Dataset records START

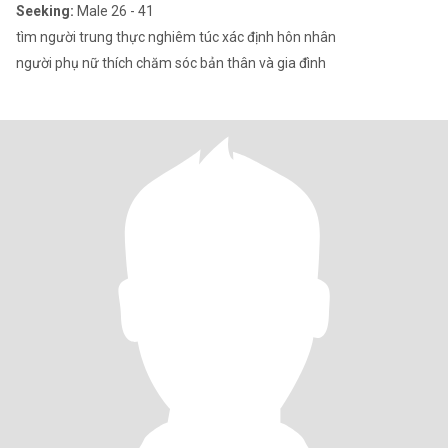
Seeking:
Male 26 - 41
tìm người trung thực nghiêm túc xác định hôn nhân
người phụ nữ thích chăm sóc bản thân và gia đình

Dataset records END
Dataset records START

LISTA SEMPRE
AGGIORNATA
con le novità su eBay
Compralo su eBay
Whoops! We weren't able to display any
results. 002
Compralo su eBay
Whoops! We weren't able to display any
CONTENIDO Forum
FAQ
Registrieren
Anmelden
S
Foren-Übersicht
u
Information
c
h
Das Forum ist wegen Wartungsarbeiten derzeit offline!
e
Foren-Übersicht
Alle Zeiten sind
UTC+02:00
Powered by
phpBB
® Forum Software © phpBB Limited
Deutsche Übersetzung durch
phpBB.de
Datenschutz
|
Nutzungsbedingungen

Dataset records END
Dataset records START

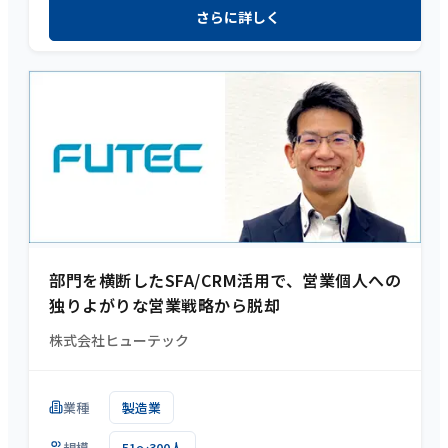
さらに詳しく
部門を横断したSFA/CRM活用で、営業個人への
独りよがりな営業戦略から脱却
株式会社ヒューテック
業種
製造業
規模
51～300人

Dataset records END

## [Task objective]
What you give back must be the stretch above, starting at the line with "Registrieren" and ending at the line with "Nutzungsbedingungen", copied exactly.

## [Response area]
Registrieren
Anmelden
S
Foren-Übersicht
u
Information
c
h
Das Forum ist wegen Wartungsarbeiten derzeit offline!
e
Foren-Übersicht
Alle Zeiten sind
UTC+02:00
Powered by
phpBB
® Forum Software © phpBB Limited
Deutsche Übersetzung durch
phpBB.de
Datenschutz
|
Nutzungsbedingungen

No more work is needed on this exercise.